Hasan also places seeds and mini-dye kits in a free little library outside of the shop. She says one of her greatest joys has been seeing the different people who stop by and take a seed packet.

“There are kids, grandmas, grandpas, moms, dads, really big muscular men that I know just came from the job, and I’m like, Whoa, this is really cool,” she says. “I love that people are walking down the street and they’re like, What’s this box? And they read the cards that say, Here this is our free community tool. We just want to give you a good vibe.”
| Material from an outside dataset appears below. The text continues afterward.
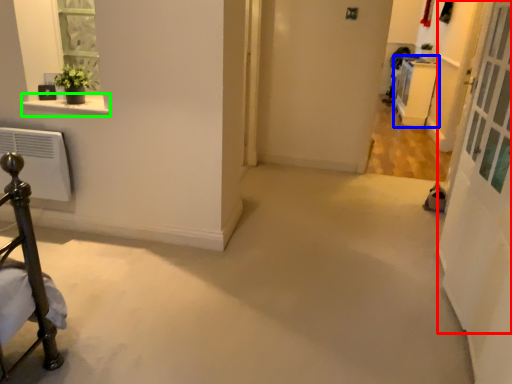 Question: Estimate the real-world distances between objects in this image. Which object is farther from screen door (highlighted by a red box), furniture (highlighted by a blue box) or window sill (highlighted by a green box)?

Choices:
 (A) furniture
 (B) window sill

Answer: (A)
Redefining success in business

Though she declined to share exact figures, Hasan said she’s been able to make Modest Transitions her full-time job. She has hired four staff members, who all make above minimum wage. Profits, while important, are just a part of what makes a successful business, she believes. Creating jobs, providing services for the community, and her own mental health are all part of what Hassan defines as success.

“Businesses get really successful and that’s a beautiful thing, but they forget about their community at times. They leave and then our communities are still struggling,” Hasan says. “My intention with Modest Transitions is just to remain at the community level and be successful, but I’m not here to determine my success by money alone.”

Hasan is currently fundraising to purchase an acre of land on which she’ll grow flowers and other plants for natural dyeing. Sometime next year, she hopes marigolds that bloom on that plot will go into golden-hued spotted patterns on her scarfs.